* _What the exercise asks_: Please transcribe the data that follows exactly as given, leaving out every picture.
□ □ □ □ □
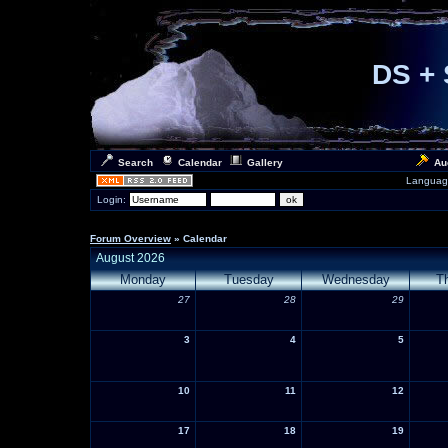
DS + 
Search
Calendar
Gallery
Au
Languag
Login:
Forum Overview
» Calendar
August 2026
Monday
Tuesday
Wednesday
T
27
28
29
3
4
5
10
11
12
17
18
19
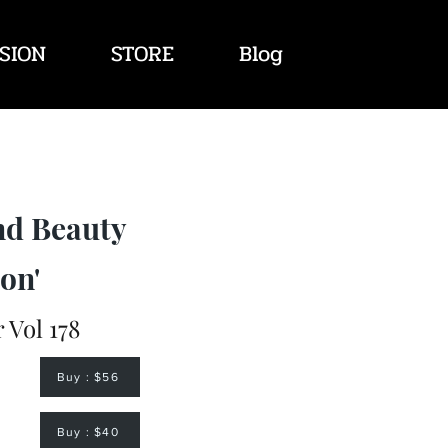
SION
STORE
Blog
nd Beauty
on'
Vol 178
Buy : $56
Buy : $40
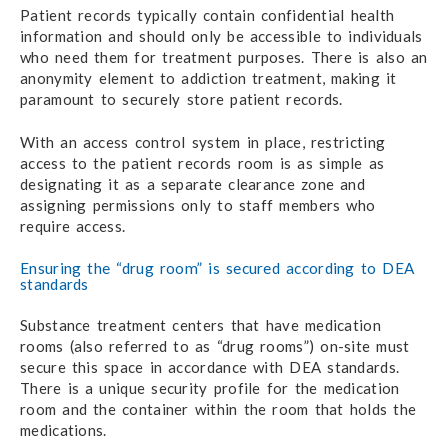
Patient records typically contain confidential health
information and should only be accessible to individuals
who need them for treatment purposes. There is also an
anonymity element to addiction treatment, making it
paramount to securely store patient records.
With an access control system in place, restricting
access to the patient records room is as simple as
designating it as a separate clearance zone and
assigning permissions only to staff members who
require access.
Ensuring the “drug room” is secured according to DEA
standards
Substance treatment centers that have medication
rooms (also referred to as “drug rooms”) on-site must
secure this space in accordance with DEA standards.
There is a unique security profile for the medication
room and the container within the room that holds the
medications.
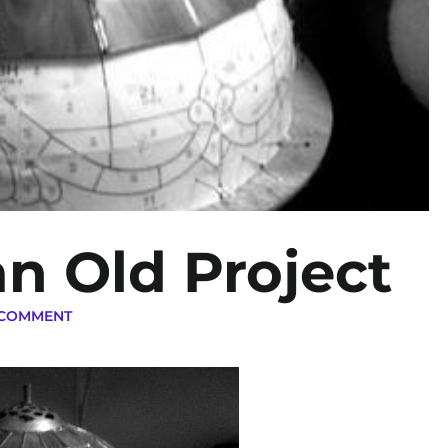
an Old Project
 COMMENT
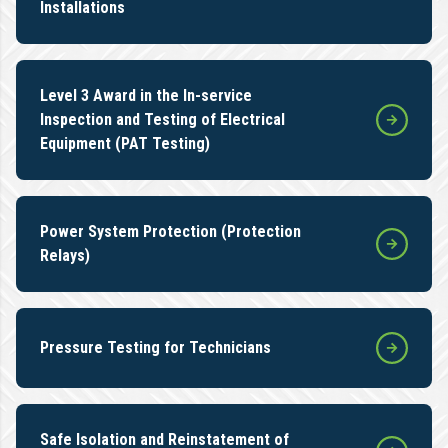
Installations
Level 3 Award in the In-service
Inspection and Testing of Electrical
Equipment (PAT Testing)
Power System Protection (Protection
Relays)
Pressure Testing for Technicians
Safe Isolation and Reinstatement of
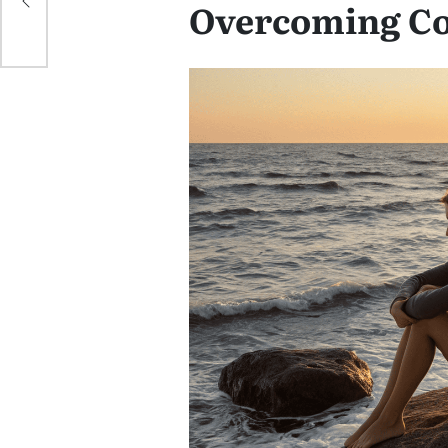
Overcoming C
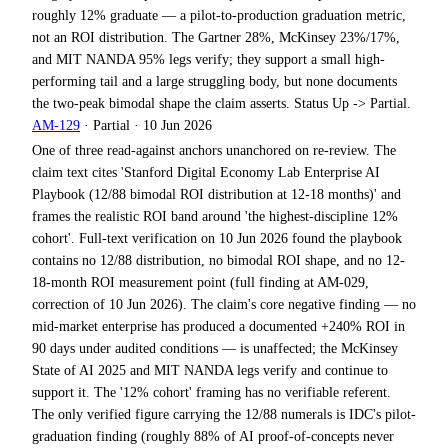
roughly 12% graduate — a pilot-to-production graduation metric,
not an ROI distribution. The Gartner 28%, McKinsey 23%/17%,
and MIT NANDA 95% legs verify; they support a small high-
performing tail and a large struggling body, but none documents
the two-peak bimodal shape the claim asserts. Status Up -> Partial.
AM-129
·
Partial
·
10 Jun 2026
One of three read-against anchors unanchored on re-review. The
claim text cites 'Stanford Digital Economy Lab Enterprise AI
Playbook (12/88 bimodal ROI distribution at 12-18 months)' and
frames the realistic ROI band around 'the highest-discipline 12%
cohort'. Full-text verification on 10 Jun 2026 found the playbook
contains no 12/88 distribution, no bimodal ROI shape, and no 12-
18-month ROI measurement point (full finding at AM-029,
correction of 10 Jun 2026). The claim's core negative finding — no
mid-market enterprise has produced a documented +240% ROI in
90 days under audited conditions — is unaffected; the McKinsey
State of AI 2025 and MIT NANDA legs verify and continue to
support it. The '12% cohort' framing has no verifiable referent.
The only verified figure carrying the 12/88 numerals is IDC's pilot-
graduation finding (roughly 88% of AI proof-of-concepts never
□ □ □ □ □
* _Result of the task_:
DS + 
Search
Calendar
Gallery
Au
Languag
Login:
Forum Overview
» Calendar
August 2026
Monday
Tuesday
Wednesday
T
27
28
29
3
4
5
10
11
12
17
18
19
SION
STORE
Blog
nd Beauty
on'
Vol 178
Buy : $56
Buy : $40
Patient records typically contain confidential health
information and should only be accessible to individuals
who need them for treatment purposes. There is also an
anonymity element to addiction treatment, making it
paramount to securely store patient records.
With an access control system in place, restricting
access to the patient records room is as simple as
designating it as a separate clearance zone and
assigning permissions only to staff members who
require access.
Ensuring the “drug room” is secured according to DEA
standards
Substance treatment centers that have medication
rooms (also referred to as “drug rooms”) on-site must
secure this space in accordance with DEA standards.
There is a unique security profile for the medication
room and the container within the room that holds the
medications.
an Old Project
 COMMENT
Installations
Level 3 Award in the In-service
Inspection and Testing of Electrical
Equipment (PAT Testing)
Power System Protection (Protection
Relays)
Pressure Testing for Technicians
Safe Isolation and Reinstatement of
Overcoming C
roughly 12% graduate — a pilot-to-production graduation metric,
not an ROI distribution. The Gartner 28%, McKinsey 23%/17%,
and MIT NANDA 95% legs verify; they support a small high-
performing tail and a large struggling body, but none documents
the two-peak bimodal shape the claim asserts. Status Up -> Partial.
AM-129
·
Partial
·
10 Jun 2026
One of three read-against anchors unanchored on re-review. The
claim text cites 'Stanford Digital Economy Lab Enterprise AI
Playbook (12/88 bimodal ROI distribution at 12-18 months)' and
frames the realistic ROI band around 'the highest-discipline 12%
cohort'. Full-text verification on 10 Jun 2026 found the playbook
contains no 12/88 distribution, no bimodal ROI shape, and no 12-
18-month ROI measurement point (full finding at AM-029,
correction of 10 Jun 2026). The claim's core negative finding — no
mid-market enterprise has produced a documented +240% ROI in
90 days under audited conditions — is unaffected; the McKinsey
State of AI 2025 and MIT NANDA legs verify and continue to
support it. The '12% cohort' framing has no verifiable referent.
The only verified figure carrying the 12/88 numerals is IDC's pilot-
graduation finding (roughly 88% of AI proof-of-concepts never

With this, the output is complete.